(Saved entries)
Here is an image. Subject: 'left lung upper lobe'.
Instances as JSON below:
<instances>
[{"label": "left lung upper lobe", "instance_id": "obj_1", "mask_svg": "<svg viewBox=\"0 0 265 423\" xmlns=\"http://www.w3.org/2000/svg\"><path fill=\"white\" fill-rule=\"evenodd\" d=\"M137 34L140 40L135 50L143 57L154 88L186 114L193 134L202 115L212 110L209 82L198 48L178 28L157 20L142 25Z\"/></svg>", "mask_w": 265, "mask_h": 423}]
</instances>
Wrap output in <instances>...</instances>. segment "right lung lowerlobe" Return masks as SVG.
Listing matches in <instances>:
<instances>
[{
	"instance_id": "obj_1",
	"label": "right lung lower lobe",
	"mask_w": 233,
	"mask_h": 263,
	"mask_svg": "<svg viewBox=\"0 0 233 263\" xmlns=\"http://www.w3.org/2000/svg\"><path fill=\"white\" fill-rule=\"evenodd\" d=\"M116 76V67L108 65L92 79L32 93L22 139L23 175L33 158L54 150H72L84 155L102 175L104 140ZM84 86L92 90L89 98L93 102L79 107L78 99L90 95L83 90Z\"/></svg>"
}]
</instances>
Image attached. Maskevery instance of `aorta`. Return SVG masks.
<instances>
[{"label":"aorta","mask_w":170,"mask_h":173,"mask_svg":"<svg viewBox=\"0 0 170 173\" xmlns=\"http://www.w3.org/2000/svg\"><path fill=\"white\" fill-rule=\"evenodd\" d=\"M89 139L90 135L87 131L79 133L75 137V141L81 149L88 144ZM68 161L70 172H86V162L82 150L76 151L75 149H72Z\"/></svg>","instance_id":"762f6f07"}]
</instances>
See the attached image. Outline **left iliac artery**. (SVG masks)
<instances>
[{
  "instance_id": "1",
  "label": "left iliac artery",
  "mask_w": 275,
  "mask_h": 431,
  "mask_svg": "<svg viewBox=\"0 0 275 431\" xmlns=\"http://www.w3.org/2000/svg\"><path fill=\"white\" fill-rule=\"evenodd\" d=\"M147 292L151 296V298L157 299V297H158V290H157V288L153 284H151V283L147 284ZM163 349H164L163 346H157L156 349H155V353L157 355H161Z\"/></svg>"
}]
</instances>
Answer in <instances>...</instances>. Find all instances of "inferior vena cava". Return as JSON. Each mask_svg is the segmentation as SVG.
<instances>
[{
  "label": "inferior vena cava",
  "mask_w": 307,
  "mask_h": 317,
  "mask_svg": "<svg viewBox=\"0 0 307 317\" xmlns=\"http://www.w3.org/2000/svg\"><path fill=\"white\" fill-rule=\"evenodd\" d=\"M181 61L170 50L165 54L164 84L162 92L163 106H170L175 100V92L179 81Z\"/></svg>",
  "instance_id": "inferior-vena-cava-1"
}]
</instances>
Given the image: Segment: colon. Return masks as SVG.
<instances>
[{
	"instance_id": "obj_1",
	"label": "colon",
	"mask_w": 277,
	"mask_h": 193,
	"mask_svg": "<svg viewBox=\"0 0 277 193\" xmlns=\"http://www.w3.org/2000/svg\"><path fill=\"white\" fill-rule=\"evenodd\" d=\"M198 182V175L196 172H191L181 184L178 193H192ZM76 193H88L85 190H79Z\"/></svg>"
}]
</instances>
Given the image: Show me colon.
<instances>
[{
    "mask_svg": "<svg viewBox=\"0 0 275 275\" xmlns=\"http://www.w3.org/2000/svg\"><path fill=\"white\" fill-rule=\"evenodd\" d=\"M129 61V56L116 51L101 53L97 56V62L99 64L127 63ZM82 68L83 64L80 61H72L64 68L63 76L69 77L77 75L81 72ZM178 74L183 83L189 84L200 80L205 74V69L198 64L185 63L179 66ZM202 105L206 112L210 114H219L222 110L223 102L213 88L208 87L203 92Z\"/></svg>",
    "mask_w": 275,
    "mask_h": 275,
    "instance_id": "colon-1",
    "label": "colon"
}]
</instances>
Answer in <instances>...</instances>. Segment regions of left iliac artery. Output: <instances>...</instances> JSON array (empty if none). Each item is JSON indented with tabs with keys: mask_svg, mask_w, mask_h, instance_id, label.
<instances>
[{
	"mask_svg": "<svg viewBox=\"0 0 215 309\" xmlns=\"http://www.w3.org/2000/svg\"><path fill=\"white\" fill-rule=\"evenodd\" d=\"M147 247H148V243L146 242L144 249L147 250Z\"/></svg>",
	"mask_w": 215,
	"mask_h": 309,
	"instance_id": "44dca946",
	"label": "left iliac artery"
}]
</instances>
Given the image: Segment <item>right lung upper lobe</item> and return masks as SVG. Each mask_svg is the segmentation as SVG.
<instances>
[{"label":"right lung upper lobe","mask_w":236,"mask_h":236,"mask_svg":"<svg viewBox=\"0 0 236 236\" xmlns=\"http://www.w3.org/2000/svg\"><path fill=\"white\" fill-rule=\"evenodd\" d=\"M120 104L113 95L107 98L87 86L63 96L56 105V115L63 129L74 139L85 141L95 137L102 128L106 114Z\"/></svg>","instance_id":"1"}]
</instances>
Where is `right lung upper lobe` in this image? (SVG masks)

**What is being asked:** The lines from the one containing "Given the image: Segment <item>right" through the final line of the entries above are to be printed exactly, with nothing added.

**Task response:**
Given the image: Segment <item>right lung upper lobe</item> and return masks as SVG. Each mask_svg is the segmentation as SVG.
<instances>
[{"label":"right lung upper lobe","mask_w":236,"mask_h":236,"mask_svg":"<svg viewBox=\"0 0 236 236\" xmlns=\"http://www.w3.org/2000/svg\"><path fill=\"white\" fill-rule=\"evenodd\" d=\"M120 104L113 95L107 98L87 86L63 96L56 105V115L63 129L74 139L85 141L95 137L102 128L106 114Z\"/></svg>","instance_id":"1"}]
</instances>
Where is `right lung upper lobe` in this image? (SVG masks)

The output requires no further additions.